Location: Children's Nutrition Research Center2020 Annual Report
Objective 1: Select inbred mouse strains with phenotypic extremes in milk production will be used to: a) identify genomic variants along with intestinal and mammary-expressed genes that differentiate low and high milk production, and b) determine the extent to which genome-driven differences in milk production and mammary gene expression are directly mediated through host-dependent differences in the intestinal and/or mammary tissue microbiome. Subobjective 1A: Sequence the genomes of additional unsequenced strains from our original milk yield cohort and then use this completed lactation phenome genotype data to identify strain-specific private alleles and predict the functional consequences of these variants on genes with the potential to regulate traits defined in the lactation phenome dataset. Subobjective 1B: Combine the lactation phenome dataset with the expanded common variant data from sub objective 1A to conduct an enhanced joint-GWAS of SNP, INDEL, and SV, and to subsequently predict the functional consequences of the newly identified variants to lactation. Subobjective 1C: Using a complete 3x3 diallele cross of QSi3, QSi5, and PL/J determine the contribution of strain-dosage, heterosis, parent-of-origin, and epistasis to milk production and composition, and mammary gland development during early lactation, and identify mammary epithelial cell and intestinal eGenes on the basis of allelic imbalance. Subobjective 1D: Integrate the set of eGenes discovered in 1C with the set of private and common variants discovered 1A and1B and employ network modeling to predict and test those variant-eGene pairs that are most likely to cause the variation in the lactation phenome traits. Subobjective 1E: Analyze the fecal microbiota along with prolactin and oxytocin in samples obtained from the diallel conducted under sub-objective 1C to determine the contribution of strain-dosage, heterosis, parent-of-origin, and epistasis to the diversity and richness of the intestinal microbiota, to the abundance of specific taxa, and to neuroendocrine function in mouse strains with a genetic propensity for high or low milk yield.

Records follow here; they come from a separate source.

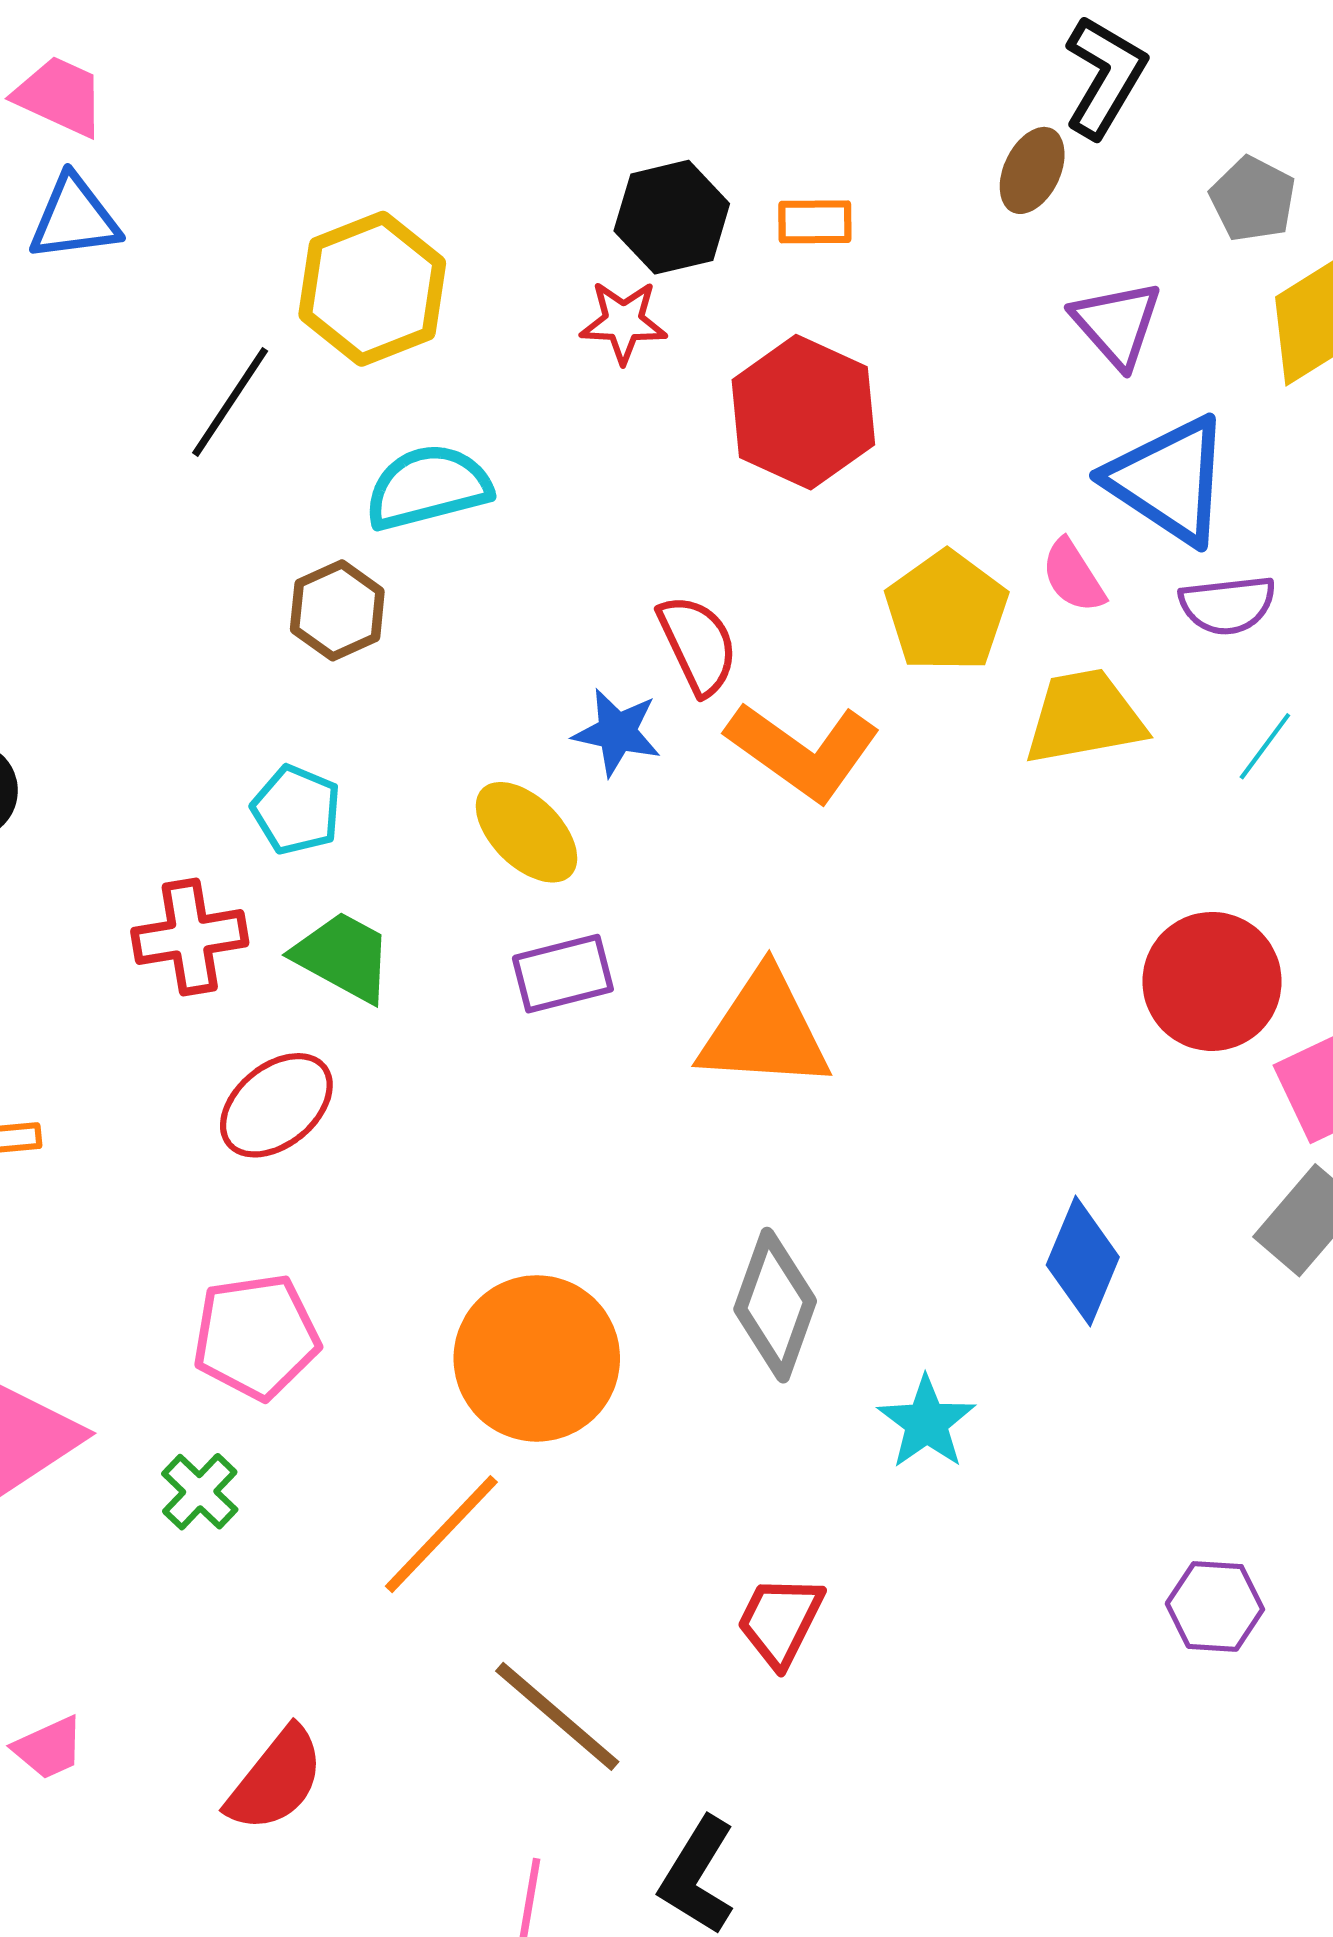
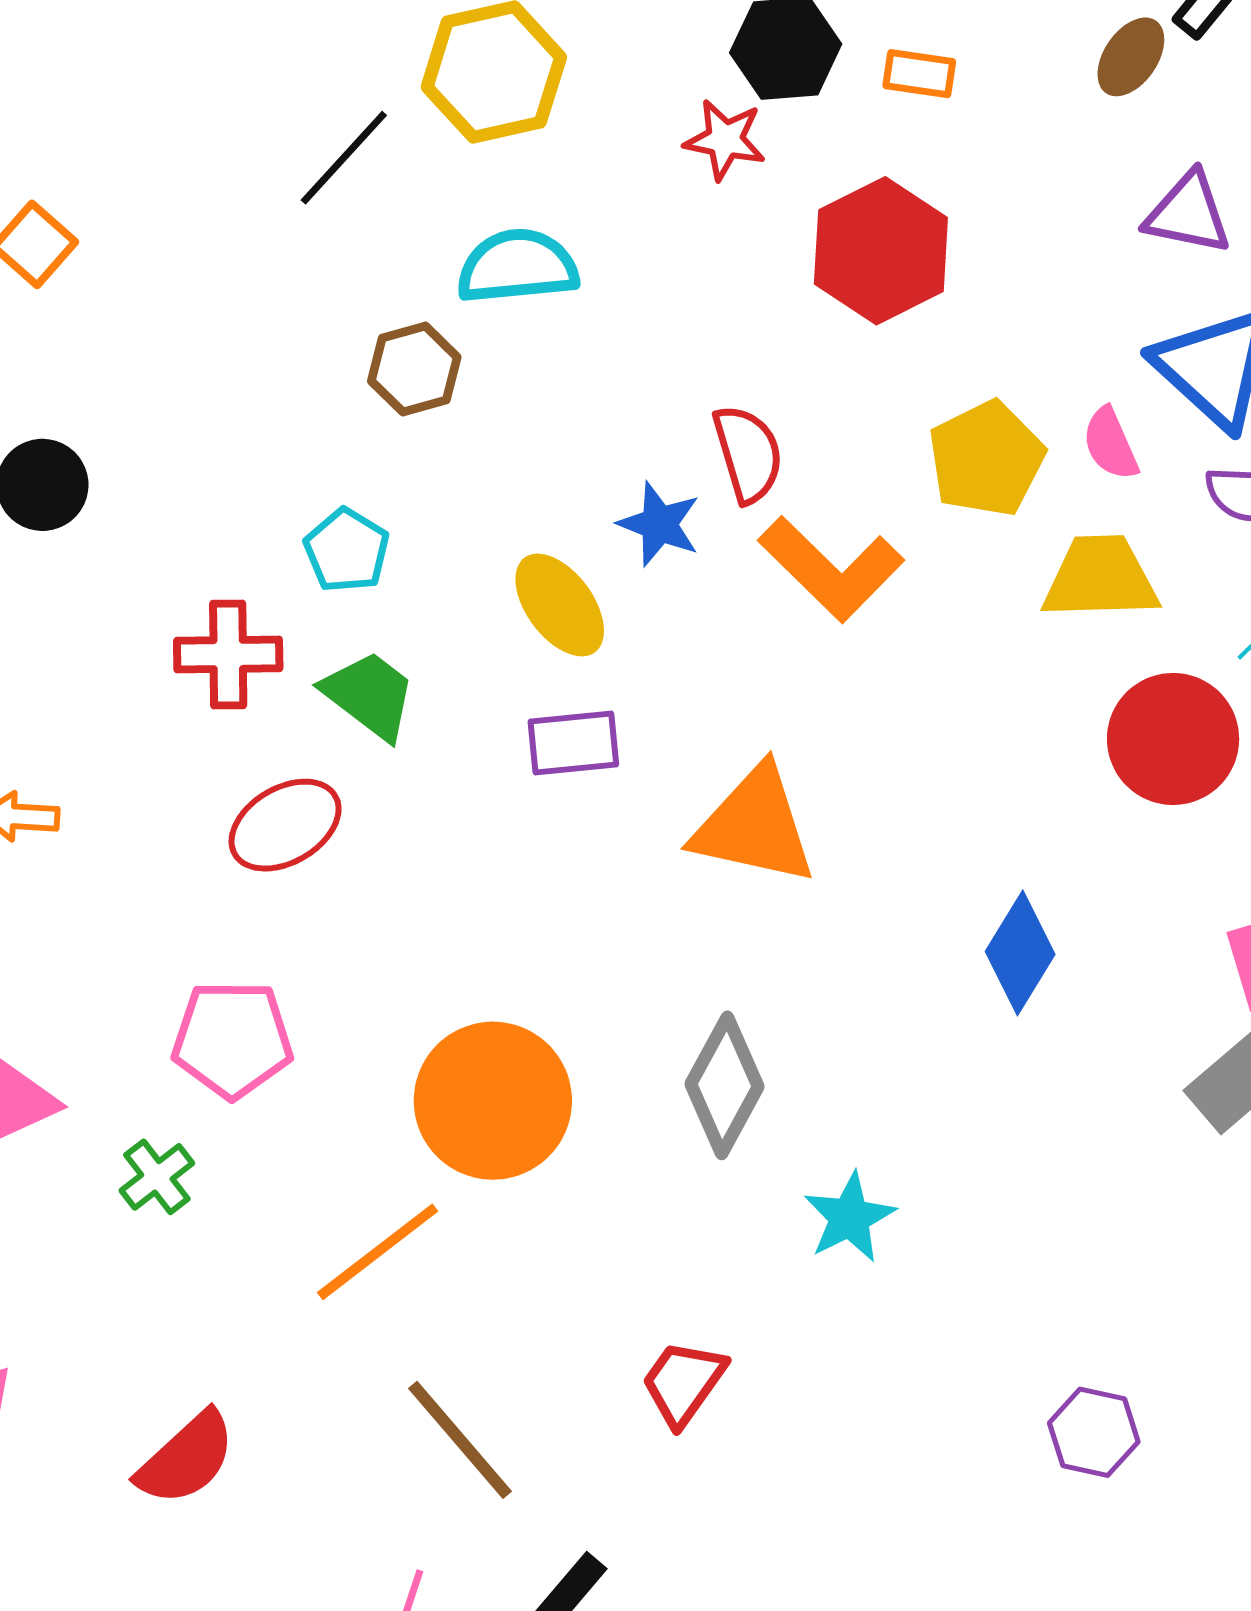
purple triangle: (1117, 324) -> (1188, 213), turned -46
red circle: (1212, 981) -> (1173, 739), moved
blue diamond: (1083, 1261) -> (1020, 953), moved

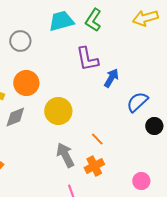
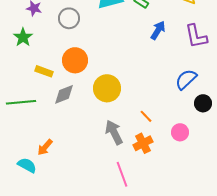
purple L-shape: (87, 59) -> (196, 36), moved
blue arrow: (111, 78) -> (158, 30), moved
pink circle: (141, 181) -> (180, 132), moved

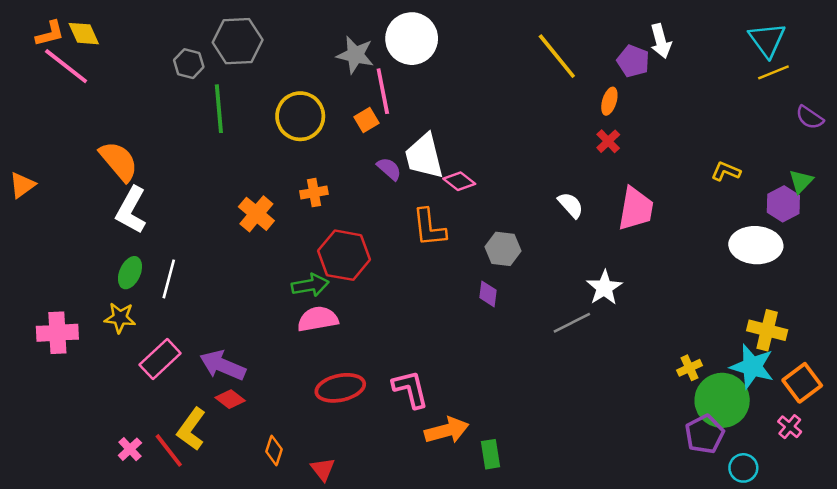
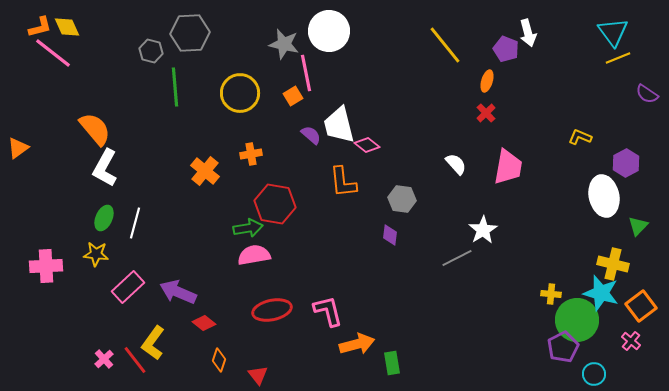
green triangle: (801, 181) -> (638, 226), moved
white ellipse: (756, 245) -> (604, 196), turned 75
yellow cross: (690, 368) -> (551, 294), turned 30
red diamond: (230, 399) -> (204, 323), moved

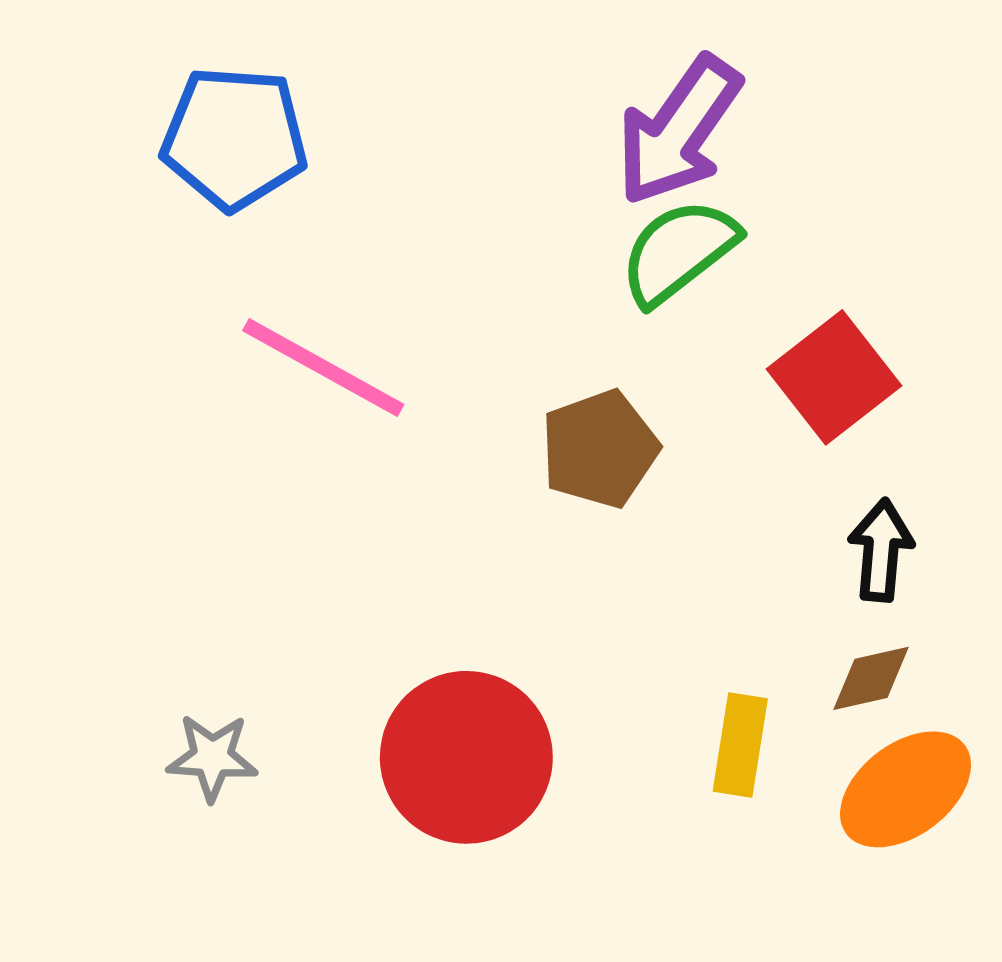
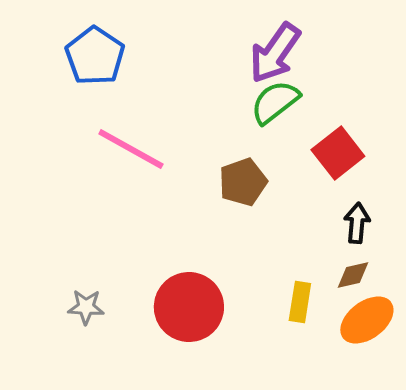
blue pentagon: (234, 138) -> (95, 56), turned 30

Genetic background is known to influence variation in milk production however environmental factors also play a role. Advances in high-throughput DNA sequencing technologies have revolutionized the way in which the microbial world is viewed and has led to the concept that the microbiome is a major regulator of normal development and health. The microbiome is regulated by diet, but is also under the control of the host genome. In this regard, the full number of host genetic variants associated with lactation-related traits remains to be determined. Differences in milk production are driven by changes in gene expression within organs important to milk synthesis. Additionally, the intestinal microbiome is controlled by the host genome, but can directly influence gene expression within the host. We aim to understand how variations in the maternal genome interact with the microbiome to determine lactation success. Whole genome sequence data from select mouse strains will be used to identify genetic variants that are unique to high or low milk production. These newly identified variants will be functionally linked to milk production and composition, and to lactation-induced intestinal and mammary gene expression through a specific RNA Sequencing test known as allelic imbalance. Strain- and allele-dependent differences in fecal ribosomal 16s sequencing reads will associate the variants with the intestinal microbiome. Lastly, maternal microbiome seeding through neonatal cross-fostering will establish the ability of the intestinal microbiome to over-ride the effects of genetic background lactation-dependent gene expression and milk production.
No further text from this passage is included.